In his essay for the New Statesman this week, Keir Starmer called for an end to “sticking-plaster politics” and for a mission-driven government guided by five bold goals. Labour’s ambitious policy agenda requires new economic thinking about how to bring public purpose to the centre of policymaking – moving from a market-fixing approach (plasters) to a market-shaping one that enables investment-led, inclusive and sustainable growth.
The fundamental idea of a mission-oriented approach is to transform broad challenges into concrete goals that require different sectors to work together, be it on eliminating the digital divide, building net zero regions, or ensuring our health systems are better prepared for the next pandemic. This is fundamentally different from a narrow, sector-based industrial or economic policy.
Starmer rightly points out that the issues that matter to people do not fit into a “neat policy category”. To tackle the grand challenges of our time we need collaboration across government departments, sectors and supply chains. As with the Apollo mission and moon landing, which required not only innovation in aerospace but also in nutrition, materials, electronics and software, challenges such as climate change are not only about renewable energy but a whole range of other sectors.

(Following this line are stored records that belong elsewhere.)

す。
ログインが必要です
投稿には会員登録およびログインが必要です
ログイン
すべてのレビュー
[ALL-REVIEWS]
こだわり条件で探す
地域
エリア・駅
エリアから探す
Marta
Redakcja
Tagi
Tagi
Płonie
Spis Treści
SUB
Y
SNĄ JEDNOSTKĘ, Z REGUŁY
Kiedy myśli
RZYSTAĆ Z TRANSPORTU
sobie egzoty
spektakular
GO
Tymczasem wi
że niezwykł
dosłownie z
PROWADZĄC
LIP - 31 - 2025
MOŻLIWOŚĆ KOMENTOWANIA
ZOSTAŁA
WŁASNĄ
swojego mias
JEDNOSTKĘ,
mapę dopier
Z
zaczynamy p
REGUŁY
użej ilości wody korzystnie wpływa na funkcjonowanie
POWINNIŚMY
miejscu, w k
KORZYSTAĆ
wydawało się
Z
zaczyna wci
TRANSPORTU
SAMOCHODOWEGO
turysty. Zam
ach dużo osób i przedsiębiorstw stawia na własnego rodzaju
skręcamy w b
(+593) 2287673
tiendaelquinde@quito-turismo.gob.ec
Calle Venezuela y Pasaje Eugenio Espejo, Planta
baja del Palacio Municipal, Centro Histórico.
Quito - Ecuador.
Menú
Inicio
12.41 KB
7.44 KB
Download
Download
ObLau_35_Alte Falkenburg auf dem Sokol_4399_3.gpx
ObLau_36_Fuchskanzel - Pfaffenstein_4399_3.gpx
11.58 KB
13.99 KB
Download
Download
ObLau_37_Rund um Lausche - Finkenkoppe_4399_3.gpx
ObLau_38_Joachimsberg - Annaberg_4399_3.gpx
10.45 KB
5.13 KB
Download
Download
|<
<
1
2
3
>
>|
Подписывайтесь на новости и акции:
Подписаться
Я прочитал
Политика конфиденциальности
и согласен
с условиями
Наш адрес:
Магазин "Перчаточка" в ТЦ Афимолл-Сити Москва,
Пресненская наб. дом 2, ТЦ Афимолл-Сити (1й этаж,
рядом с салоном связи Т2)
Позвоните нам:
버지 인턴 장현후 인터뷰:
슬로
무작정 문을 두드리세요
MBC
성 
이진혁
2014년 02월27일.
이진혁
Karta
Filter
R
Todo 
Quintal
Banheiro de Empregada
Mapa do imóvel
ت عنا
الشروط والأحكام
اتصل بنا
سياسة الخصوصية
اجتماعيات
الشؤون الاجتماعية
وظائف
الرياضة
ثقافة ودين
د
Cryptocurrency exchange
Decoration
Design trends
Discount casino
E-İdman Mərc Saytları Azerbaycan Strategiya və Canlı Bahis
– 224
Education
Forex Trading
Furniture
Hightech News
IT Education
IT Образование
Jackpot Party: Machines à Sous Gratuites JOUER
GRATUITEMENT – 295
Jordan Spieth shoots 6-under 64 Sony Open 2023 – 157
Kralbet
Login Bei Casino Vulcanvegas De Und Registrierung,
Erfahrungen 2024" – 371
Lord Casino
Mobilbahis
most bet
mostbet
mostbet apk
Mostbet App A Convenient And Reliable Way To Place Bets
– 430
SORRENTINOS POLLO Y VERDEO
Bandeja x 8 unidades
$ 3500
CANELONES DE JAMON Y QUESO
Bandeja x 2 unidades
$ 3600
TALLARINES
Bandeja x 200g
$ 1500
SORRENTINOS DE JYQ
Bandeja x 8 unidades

Missions are not new in the UK. In 2019, following my work with the European Commission – which introduced a mission instrument into the Horizon Europe programme and resulted in five mission areas on climate adaptation, cancer, restoring our ocean and waters, climate neutral cities and healthy soil – I worked closely with Greg Clark, then the UK’s business secretary, to craft a British industrial strategy oriented around challenges instead of sectors. Those chosen by the department were clean growth, an ageing society, the future of urban mobility and the data economy. The idea was to use these to catalyse investment-led growth across many more sectors than were previously defined as “key sectors” by the Conservative-Liberal Democrat coalition government. Unfortunately, after setting up the challenge teams, the strategy was abandoned – with many of the civil servants reshuffled after Brexit.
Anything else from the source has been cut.